Listed entries:
::::::::

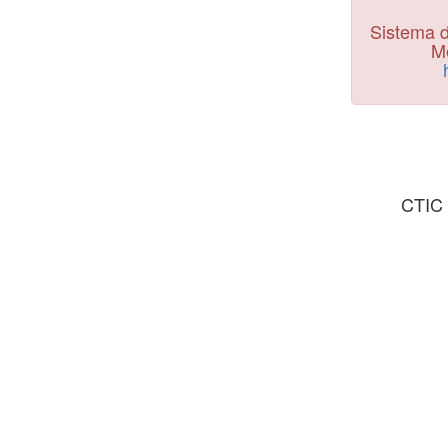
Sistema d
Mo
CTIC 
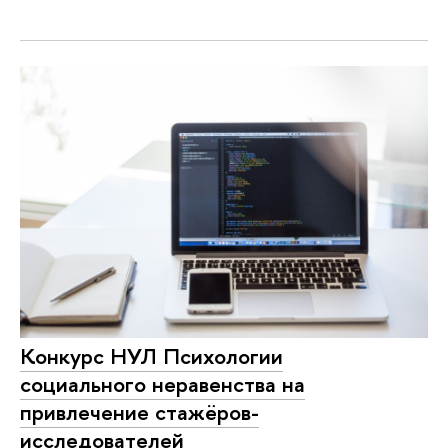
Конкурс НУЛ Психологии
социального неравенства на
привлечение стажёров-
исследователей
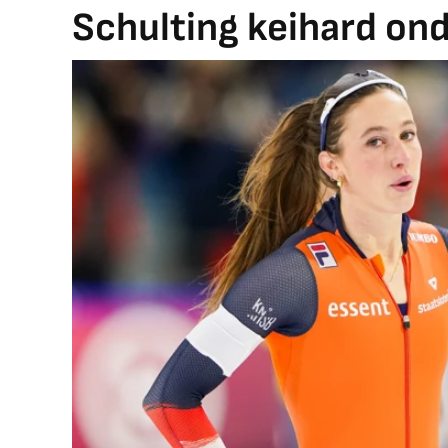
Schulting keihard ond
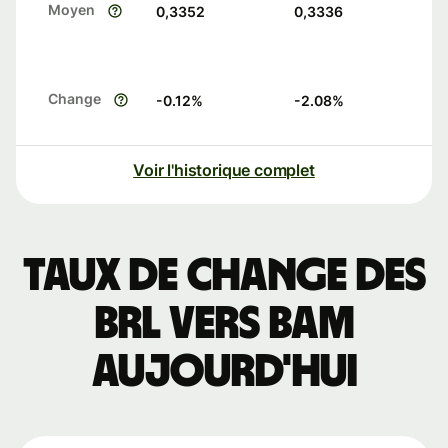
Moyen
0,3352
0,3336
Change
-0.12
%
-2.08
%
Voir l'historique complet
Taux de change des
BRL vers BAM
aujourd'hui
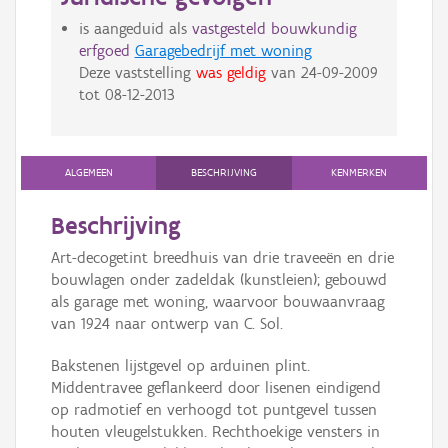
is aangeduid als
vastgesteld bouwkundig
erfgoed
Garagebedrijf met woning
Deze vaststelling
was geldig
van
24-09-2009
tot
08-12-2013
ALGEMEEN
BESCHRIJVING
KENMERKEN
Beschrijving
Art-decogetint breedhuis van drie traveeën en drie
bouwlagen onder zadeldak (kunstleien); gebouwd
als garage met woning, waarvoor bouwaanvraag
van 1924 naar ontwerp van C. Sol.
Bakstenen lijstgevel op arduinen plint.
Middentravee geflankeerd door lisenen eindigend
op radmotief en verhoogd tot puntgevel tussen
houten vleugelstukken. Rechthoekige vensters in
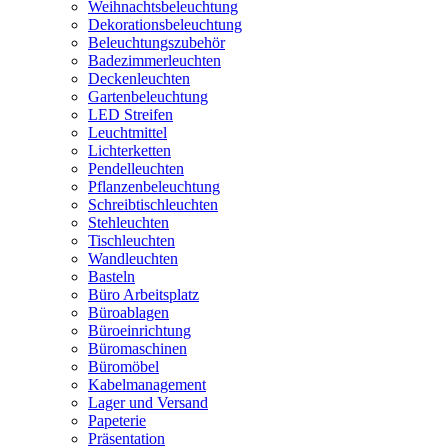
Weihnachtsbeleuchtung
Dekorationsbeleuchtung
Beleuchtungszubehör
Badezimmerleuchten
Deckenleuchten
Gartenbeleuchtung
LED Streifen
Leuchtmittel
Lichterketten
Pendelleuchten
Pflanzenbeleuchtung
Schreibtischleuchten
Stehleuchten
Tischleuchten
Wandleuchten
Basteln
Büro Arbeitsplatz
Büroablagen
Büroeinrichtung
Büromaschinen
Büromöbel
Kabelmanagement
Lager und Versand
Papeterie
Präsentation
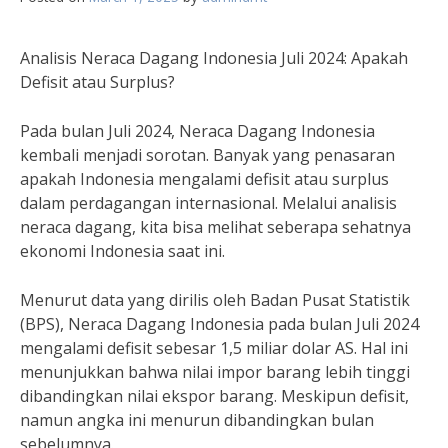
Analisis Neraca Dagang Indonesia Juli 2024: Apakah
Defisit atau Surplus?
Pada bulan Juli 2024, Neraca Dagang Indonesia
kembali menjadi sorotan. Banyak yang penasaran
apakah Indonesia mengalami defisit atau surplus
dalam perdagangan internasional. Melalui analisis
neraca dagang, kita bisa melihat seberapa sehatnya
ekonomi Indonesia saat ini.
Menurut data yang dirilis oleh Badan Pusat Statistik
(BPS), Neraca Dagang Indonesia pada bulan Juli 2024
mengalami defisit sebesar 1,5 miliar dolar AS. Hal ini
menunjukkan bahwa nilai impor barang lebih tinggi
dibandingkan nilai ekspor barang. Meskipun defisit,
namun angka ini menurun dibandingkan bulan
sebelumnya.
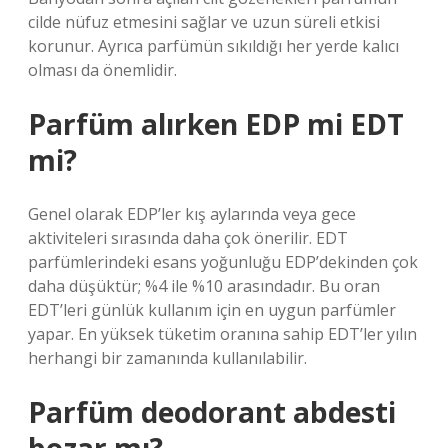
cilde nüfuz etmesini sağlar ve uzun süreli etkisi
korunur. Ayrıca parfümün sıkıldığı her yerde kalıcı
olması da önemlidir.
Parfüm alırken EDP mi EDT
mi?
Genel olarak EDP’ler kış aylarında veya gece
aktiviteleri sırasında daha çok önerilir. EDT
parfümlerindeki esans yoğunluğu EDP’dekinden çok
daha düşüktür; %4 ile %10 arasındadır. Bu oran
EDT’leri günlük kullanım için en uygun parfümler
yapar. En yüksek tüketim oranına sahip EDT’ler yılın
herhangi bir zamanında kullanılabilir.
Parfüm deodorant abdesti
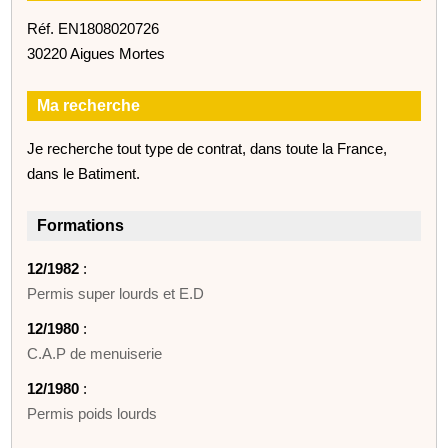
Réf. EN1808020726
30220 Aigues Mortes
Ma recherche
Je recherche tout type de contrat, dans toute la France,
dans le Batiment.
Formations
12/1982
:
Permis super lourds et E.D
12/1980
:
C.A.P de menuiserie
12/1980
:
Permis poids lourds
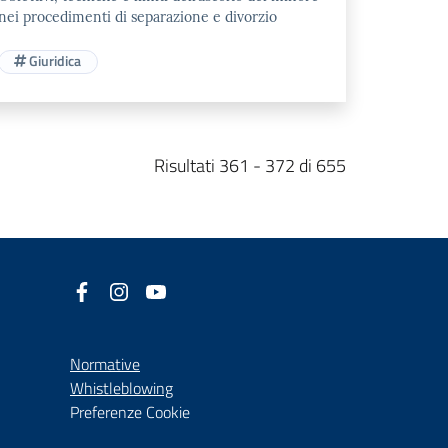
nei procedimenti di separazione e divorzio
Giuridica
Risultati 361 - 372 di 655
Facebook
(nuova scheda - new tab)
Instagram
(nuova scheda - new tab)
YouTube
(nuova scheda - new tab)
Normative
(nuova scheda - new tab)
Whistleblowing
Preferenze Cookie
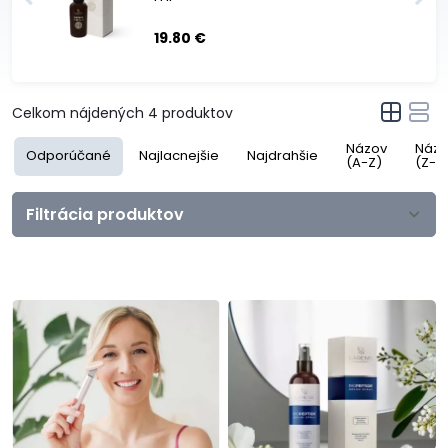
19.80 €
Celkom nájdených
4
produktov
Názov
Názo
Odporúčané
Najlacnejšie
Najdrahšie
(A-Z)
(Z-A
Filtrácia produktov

::::::::

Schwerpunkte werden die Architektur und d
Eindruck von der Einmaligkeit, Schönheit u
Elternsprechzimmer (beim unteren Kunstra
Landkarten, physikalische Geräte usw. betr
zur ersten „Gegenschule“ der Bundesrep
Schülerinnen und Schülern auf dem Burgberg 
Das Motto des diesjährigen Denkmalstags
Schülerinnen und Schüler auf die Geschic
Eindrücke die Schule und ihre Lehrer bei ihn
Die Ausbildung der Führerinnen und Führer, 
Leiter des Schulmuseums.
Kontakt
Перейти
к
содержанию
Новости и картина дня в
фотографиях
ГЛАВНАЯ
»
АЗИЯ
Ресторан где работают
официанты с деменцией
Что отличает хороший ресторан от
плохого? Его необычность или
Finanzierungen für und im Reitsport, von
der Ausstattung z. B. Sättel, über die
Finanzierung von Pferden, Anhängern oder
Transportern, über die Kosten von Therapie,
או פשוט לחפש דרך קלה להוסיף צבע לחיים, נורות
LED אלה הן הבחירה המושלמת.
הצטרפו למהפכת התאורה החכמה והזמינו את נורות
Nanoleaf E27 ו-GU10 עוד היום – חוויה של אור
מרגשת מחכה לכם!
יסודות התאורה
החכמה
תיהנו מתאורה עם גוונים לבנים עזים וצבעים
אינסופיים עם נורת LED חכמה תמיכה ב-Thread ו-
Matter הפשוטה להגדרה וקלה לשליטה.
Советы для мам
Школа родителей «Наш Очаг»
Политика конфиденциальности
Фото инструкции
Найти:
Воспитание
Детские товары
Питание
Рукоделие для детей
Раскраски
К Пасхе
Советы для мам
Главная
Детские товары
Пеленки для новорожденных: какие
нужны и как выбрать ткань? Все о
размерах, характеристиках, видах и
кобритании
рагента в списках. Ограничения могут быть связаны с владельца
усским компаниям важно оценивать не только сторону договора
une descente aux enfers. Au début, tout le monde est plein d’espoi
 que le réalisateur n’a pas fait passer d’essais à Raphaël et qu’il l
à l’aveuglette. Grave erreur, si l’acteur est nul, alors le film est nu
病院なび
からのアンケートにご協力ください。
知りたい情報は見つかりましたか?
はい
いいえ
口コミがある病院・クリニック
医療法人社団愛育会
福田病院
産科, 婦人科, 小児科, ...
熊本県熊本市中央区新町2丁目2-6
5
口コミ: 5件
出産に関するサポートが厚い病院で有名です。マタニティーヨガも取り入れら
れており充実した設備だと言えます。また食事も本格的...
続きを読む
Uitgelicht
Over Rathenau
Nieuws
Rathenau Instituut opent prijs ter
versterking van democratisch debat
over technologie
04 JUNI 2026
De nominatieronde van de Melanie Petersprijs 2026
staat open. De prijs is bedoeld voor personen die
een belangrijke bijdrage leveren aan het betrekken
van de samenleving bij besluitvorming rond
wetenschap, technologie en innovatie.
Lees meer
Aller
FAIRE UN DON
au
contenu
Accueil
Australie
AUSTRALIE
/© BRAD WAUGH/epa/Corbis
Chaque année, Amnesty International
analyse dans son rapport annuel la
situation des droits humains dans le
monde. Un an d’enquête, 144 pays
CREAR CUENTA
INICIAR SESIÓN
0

::::::::

Problem to work on:
Work from the entries above. Set down exactly and only the lines from the line with "Pendelleuchten" to the line with "Pada bulan Juli 2024, Neraca Dagang Indonesia", both included, and leave the pictures out.

Result of the task:
Pendelleuchten
Pflanzenbeleuchtung
Schreibtischleuchten
Stehleuchten
Tischleuchten
Wandleuchten
Basteln
Büro Arbeitsplatz
Büroablagen
Büroeinrichtung
Büromaschinen
Büromöbel
Kabelmanagement
Lager und Versand
Papeterie
Präsentation
Analisis Neraca Dagang Indonesia Juli 2024: Apakah
Defisit atau Surplus?
Pada bulan Juli 2024, Neraca Dagang Indonesia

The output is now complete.